Des ralliements tardifs à Bello Bouba
Au départ, ils étaient 12 candidats en lice, parmi eux, le président sortant, Paul Biya, 92 ans et au pouvoir depuis 43 ans. Ils ne sont plus que 10 maintenant, car, deux candidats ont renoncé ce week-end à leur propre campagne pour rallier celle de Bello Bouba Maïgari de l’Union nationale pour la démocratie et le progrès (UNDP).
Il s’agit d’Akere Muna du parti Univers et d’Ateki Caxton du Parti de l’alliance libérale (PAL).
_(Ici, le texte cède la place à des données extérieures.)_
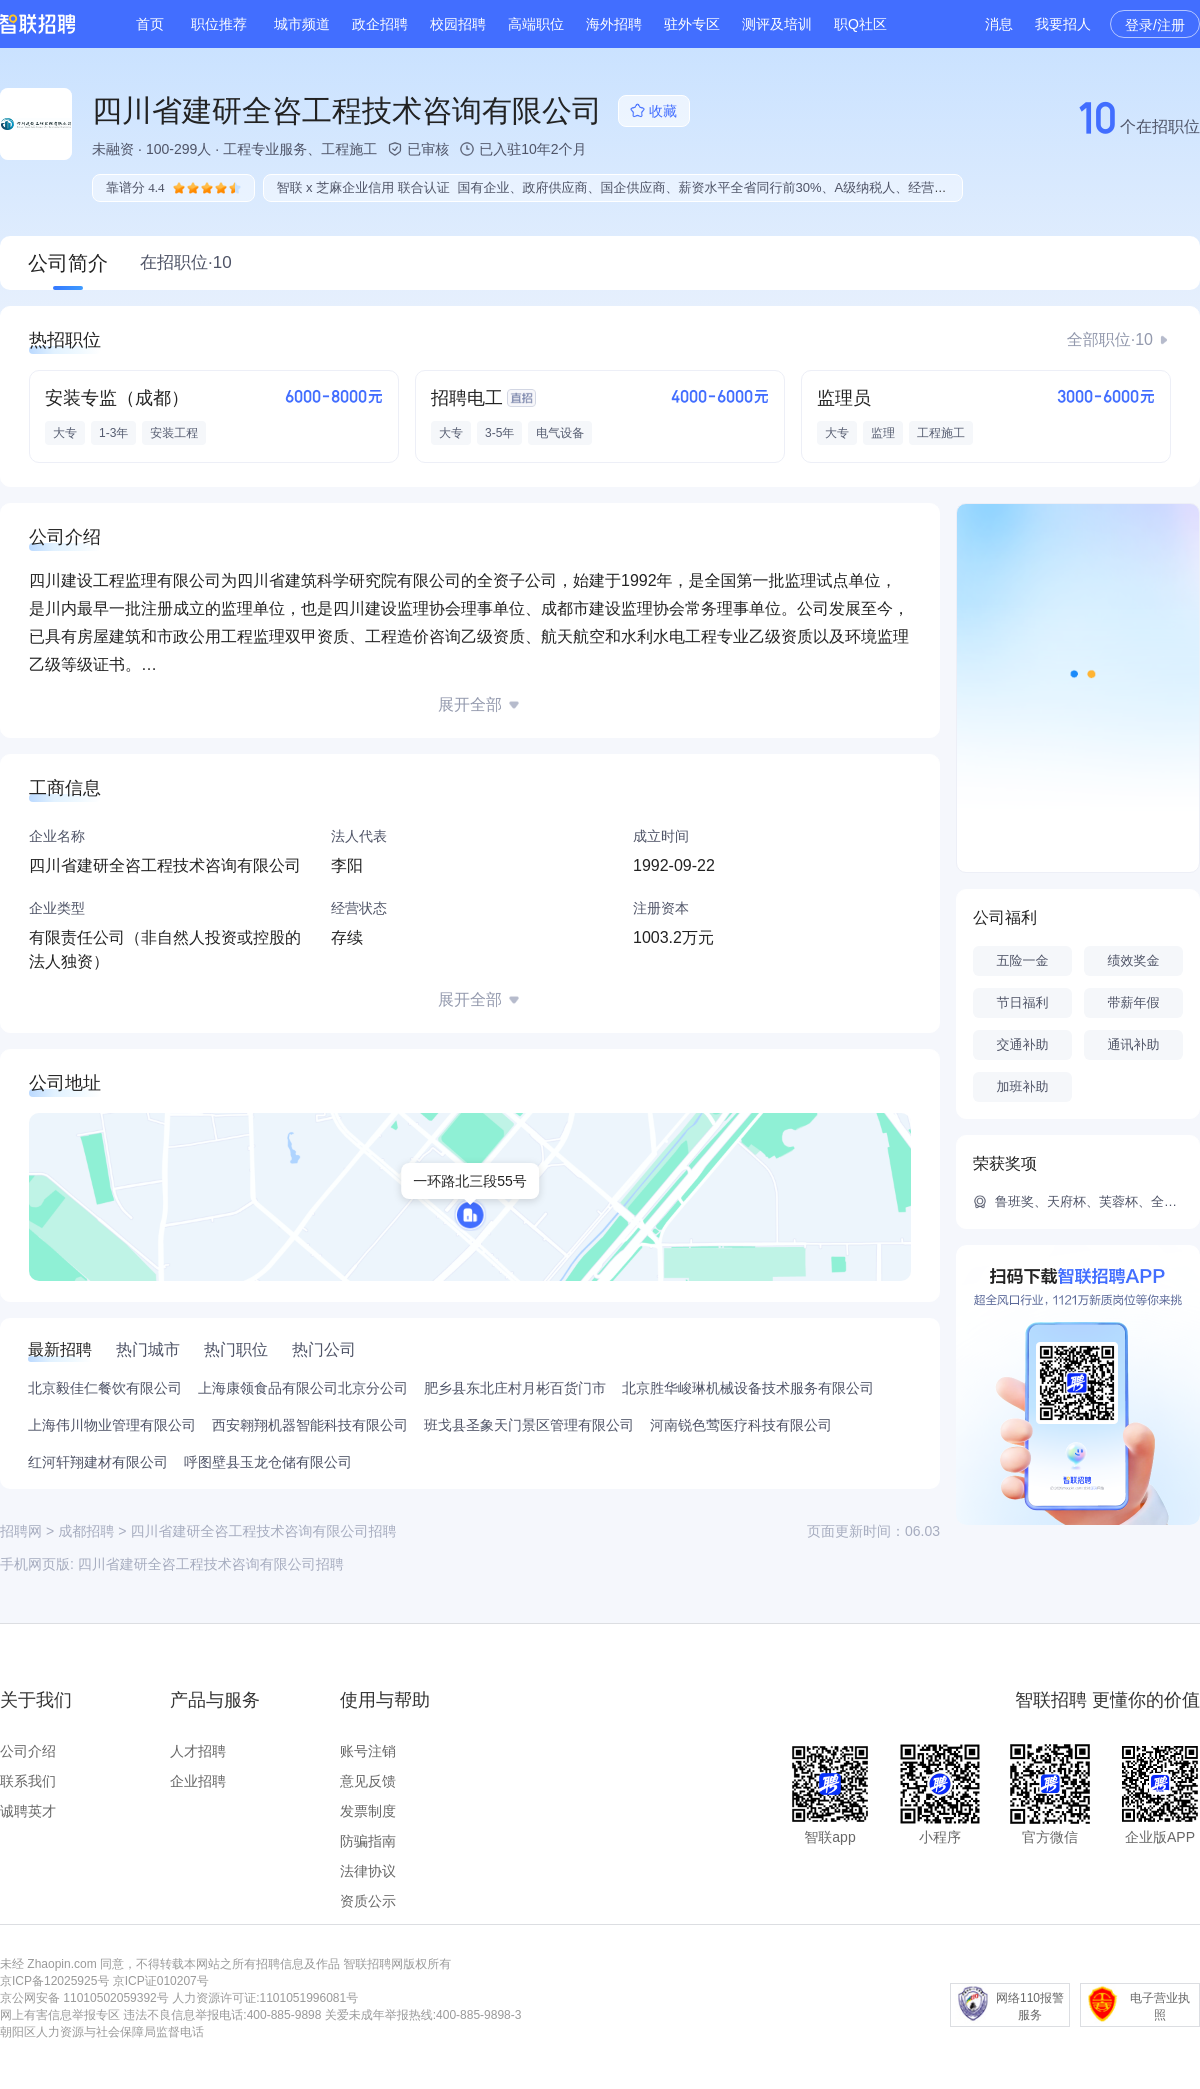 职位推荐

Samedi dans la ville de Buea dans le sud-ouest du Cameroun, des supporters du chef de l’Etat sortant Paul Biya, candidat à sa propre succession avec son slogan de campagne “Grandeur et espérance”, ont mis en avant sa longue expérience.
“Mon pays, en particulier la région dont je suis originaire, le sud-ouest, est confronté à certains problèmes de sécurité, témoigne David Mafany, le maire de la ville de Buea. Nous ne voulons pas que des personnes impulsives, incapables de garder leur sang-froid, nous dirigent en tant que chef d’État à l’heure actuelle. Nous pensons que Paul Biya a les qualités requises pour nous diriger en ce moment.”
Meetings en l’absence de Paul Biya
Paul Biya s’est envolé vers la Suisse il y a une semaine, un peu avant le début de la campagne électorale. Peu de chance donc que ses électeurs le voient beaucoup sur le terrain pour des meetings…
Ses principaux opposants ont organisé des rassemblements politiques. Ce dimanche, le candidat Cabral Libii a mobilisé ses partisans dans la capitale économique, Douala.
La gouvernance de Paul Biya était au centre de ce rassemblement, les participants se sont dits fatigués par les longues décennies au pouvoir de Paul Biya.